Meanwhile, HSBC Global Research’s ASEAN chief economist Joseph Incalcaterra said with the relaxation of lockdowns, improving data and the chance of further fiscal support, he expects the OPR to remain unchanged this year.

“BNM’s statement yesterday was broadly neutral, albeit slightly more upbeat compared to January, hinting at fewer downside risks,” he said.

However, from a growth perspective, Incalcaterra said various degrees of lockdowns across the country have resulted in a sharp contraction in private consumption spending, which is the largest component of the gross domestic product (GDP), even if the measures are not as strict as those implemented last year.

“We accordingly cut our 2021 growth forecast from 6.7% to 5.2% (the government's forecast range is 6.5-7.5%, but this will soon be revised),” he said.

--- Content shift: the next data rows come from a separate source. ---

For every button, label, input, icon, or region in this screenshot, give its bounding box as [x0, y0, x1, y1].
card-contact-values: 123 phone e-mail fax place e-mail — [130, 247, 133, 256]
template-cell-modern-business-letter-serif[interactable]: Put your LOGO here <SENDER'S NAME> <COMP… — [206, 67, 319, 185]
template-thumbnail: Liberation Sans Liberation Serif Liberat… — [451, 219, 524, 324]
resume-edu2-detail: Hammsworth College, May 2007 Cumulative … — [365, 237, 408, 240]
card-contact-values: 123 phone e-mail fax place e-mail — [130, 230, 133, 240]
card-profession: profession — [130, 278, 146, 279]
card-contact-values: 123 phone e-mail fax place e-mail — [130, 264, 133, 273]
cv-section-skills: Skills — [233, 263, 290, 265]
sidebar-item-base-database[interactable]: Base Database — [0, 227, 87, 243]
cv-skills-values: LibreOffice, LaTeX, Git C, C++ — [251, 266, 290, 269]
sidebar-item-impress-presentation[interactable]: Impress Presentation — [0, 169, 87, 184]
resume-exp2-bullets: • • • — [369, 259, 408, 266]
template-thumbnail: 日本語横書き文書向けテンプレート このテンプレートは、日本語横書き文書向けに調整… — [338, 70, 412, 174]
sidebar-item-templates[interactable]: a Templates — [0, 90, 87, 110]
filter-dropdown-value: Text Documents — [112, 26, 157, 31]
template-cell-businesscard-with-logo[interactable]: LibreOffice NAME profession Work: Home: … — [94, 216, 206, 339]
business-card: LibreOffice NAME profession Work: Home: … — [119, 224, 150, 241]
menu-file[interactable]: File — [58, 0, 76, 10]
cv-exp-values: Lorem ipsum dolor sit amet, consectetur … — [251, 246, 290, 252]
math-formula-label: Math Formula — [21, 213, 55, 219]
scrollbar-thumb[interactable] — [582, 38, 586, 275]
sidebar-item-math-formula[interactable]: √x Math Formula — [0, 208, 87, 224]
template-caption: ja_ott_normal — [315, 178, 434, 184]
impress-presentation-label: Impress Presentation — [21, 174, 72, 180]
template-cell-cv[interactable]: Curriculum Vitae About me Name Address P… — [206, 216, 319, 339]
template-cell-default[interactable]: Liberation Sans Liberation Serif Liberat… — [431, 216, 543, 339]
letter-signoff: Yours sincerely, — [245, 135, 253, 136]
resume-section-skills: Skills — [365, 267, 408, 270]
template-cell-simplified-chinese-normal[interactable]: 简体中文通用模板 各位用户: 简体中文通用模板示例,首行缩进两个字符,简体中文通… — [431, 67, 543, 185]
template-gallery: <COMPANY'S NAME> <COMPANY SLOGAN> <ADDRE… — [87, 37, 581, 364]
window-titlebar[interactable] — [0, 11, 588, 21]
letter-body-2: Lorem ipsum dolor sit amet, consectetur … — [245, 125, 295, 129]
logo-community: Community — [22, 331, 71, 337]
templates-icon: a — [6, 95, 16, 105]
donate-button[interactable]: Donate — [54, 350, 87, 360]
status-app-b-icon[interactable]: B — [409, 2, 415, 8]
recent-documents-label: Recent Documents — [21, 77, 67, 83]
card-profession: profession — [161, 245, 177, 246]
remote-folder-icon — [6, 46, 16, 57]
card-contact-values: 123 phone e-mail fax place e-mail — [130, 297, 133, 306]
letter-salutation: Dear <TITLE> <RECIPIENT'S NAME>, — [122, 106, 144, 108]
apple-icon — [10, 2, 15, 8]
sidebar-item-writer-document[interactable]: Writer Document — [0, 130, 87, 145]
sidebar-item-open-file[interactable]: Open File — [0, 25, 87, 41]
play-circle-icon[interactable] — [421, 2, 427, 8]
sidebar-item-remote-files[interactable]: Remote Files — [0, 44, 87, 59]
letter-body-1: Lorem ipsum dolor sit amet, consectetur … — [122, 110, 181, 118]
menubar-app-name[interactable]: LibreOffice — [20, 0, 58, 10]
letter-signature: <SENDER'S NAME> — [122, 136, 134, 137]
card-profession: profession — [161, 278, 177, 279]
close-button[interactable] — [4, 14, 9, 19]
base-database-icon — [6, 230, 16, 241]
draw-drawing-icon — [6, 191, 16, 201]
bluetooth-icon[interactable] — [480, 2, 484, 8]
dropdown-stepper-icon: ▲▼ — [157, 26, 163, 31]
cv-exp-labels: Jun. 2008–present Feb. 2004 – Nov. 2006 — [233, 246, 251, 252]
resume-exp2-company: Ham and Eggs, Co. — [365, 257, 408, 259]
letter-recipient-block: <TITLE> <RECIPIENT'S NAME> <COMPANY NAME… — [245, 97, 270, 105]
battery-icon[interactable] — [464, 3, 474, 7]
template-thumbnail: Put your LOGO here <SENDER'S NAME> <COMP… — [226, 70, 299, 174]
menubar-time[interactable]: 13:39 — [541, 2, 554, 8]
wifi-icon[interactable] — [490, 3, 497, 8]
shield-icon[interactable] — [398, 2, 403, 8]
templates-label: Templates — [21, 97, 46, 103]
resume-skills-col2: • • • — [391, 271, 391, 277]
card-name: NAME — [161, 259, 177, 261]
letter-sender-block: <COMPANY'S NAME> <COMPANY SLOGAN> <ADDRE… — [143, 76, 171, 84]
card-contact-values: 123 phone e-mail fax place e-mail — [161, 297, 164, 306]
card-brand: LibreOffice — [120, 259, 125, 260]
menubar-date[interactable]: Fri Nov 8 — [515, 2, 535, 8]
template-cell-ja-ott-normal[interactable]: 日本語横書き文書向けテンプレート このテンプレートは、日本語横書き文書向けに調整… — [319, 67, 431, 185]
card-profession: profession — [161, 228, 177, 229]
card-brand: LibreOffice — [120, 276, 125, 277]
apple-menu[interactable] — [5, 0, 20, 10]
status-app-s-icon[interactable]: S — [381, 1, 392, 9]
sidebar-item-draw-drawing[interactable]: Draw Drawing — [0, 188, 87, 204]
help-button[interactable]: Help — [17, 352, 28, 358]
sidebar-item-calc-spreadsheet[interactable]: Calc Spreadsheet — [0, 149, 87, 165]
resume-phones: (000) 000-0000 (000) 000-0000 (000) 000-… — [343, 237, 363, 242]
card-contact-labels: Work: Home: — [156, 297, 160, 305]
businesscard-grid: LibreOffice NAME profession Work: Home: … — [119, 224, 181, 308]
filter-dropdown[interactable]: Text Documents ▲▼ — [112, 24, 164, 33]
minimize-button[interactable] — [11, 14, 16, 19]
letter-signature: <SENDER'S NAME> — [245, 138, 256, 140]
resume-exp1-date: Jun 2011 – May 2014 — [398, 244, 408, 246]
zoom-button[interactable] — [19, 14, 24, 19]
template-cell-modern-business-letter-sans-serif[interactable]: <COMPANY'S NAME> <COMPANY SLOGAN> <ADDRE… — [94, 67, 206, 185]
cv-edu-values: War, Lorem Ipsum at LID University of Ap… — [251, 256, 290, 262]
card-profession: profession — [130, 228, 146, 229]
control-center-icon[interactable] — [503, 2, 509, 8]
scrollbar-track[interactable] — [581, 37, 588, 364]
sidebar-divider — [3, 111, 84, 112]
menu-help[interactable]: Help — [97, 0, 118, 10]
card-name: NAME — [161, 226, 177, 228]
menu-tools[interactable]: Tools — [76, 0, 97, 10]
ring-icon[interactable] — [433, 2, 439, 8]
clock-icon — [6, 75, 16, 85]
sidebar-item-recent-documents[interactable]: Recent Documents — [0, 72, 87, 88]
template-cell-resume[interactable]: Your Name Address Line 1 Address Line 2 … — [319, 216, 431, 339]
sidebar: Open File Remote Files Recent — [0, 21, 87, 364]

Meanwhile, CGS CIMB’s economists Michelle Chia and Lim Yee Ping, who earlier projected a 25 basis points cut in the first half, also revised their end-2021 OPR forecast from 1.5% to 1.75%.  

Aside from diminishing uncertainty over the movement control order (MCO), they believed the steepening yield curve – reflecting both higher GDP growth and inflation expectations – likely negates the need for further accommodation in monetary policy.

“Economic recovery and inflation expectations have risen, reflected by the steepening yield curve, though BNM viewed price increases as transitory,” they said.

They, however, expect BNM to downgrade its GDP growth forecast range, currently at 6.5% to 7.5%, when it publishes its Economic and Monetary Review later this month.

RHB Research Institute’s senior economist Ahmad Nazmi Idrus also revised the bank’s 2021 OPR view to 1.75% from 1.5%,  as it opined that BNM will look past the softening of growth in the first half and focus on the recovery in the second half.

He, however, believes more sector specific measures could be announced by BNM in the first half to support growth, specifically, these could include ongoing support for the Small and Medium Enterprises (SMEs) and tourism-related industries.